-- DATA TO USE follows --

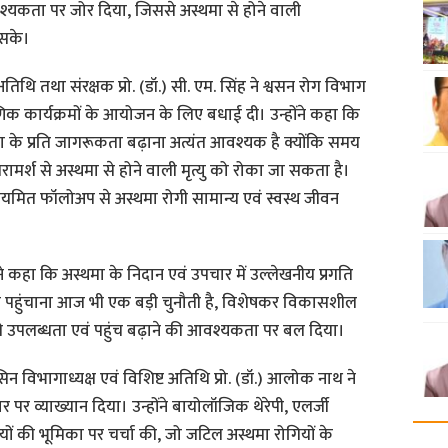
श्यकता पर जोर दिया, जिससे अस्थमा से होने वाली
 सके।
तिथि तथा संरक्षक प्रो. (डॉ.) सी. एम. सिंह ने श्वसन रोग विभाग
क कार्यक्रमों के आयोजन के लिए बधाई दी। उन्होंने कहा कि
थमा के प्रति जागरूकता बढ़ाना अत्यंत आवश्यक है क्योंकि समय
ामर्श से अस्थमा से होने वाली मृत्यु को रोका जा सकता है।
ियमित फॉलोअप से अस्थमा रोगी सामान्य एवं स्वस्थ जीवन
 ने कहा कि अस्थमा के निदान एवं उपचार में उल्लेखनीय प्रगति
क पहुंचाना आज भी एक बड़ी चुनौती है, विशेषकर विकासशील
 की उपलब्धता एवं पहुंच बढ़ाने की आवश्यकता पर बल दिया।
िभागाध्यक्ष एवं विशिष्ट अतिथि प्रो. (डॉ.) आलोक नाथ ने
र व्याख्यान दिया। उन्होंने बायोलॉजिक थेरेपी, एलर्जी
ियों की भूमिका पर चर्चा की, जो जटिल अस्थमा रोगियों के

-- DATA TO USE concluded --
-- DATA TO USE follows --

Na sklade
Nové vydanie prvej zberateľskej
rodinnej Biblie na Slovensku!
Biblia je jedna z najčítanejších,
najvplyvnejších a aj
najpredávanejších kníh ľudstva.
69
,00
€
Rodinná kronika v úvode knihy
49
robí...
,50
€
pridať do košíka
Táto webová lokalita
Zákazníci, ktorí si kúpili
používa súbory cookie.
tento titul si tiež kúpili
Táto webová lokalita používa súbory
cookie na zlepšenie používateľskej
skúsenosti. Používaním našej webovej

-- DATA TO USE concluded --
-- DATA TO USE follows --

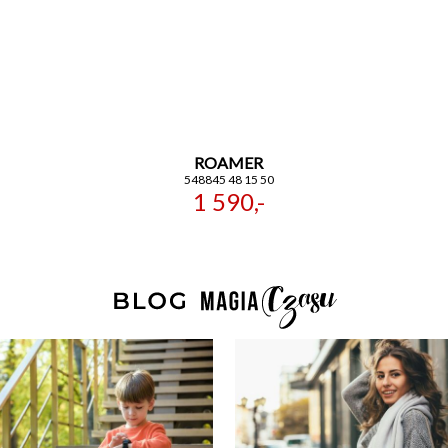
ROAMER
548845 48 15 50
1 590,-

-- DATA TO USE concluded --

WORK TASK →
Everything above from the line containing "श्यकता पर जोर दिया, जिससे अस्थमा से होने वाली" through the line containing "आलोक नाथ ने" must be copied exactly. Nothing outside that range belongs in the answer.

RESPONSE TO THIS EXERCISE →
श्यकता पर जोर दिया, जिससे अस्थमा से होने वाली
 सके।
तिथि तथा संरक्षक प्रो. (डॉ.) सी. एम. सिंह ने श्वसन रोग विभाग
क कार्यक्रमों के आयोजन के लिए बधाई दी। उन्होंने कहा कि
थमा के प्रति जागरूकता बढ़ाना अत्यंत आवश्यक है क्योंकि समय
ामर्श से अस्थमा से होने वाली मृत्यु को रोका जा सकता है।
ियमित फॉलोअप से अस्थमा रोगी सामान्य एवं स्वस्थ जीवन
 ने कहा कि अस्थमा के निदान एवं उपचार में उल्लेखनीय प्रगति
क पहुंचाना आज भी एक बड़ी चुनौती है, विशेषकर विकासशील
 की उपलब्धता एवं पहुंच बढ़ाने की आवश्यकता पर बल दिया।
िभागाध्यक्ष एवं विशिष्ट अतिथि प्रो. (डॉ.) आलोक नाथ ने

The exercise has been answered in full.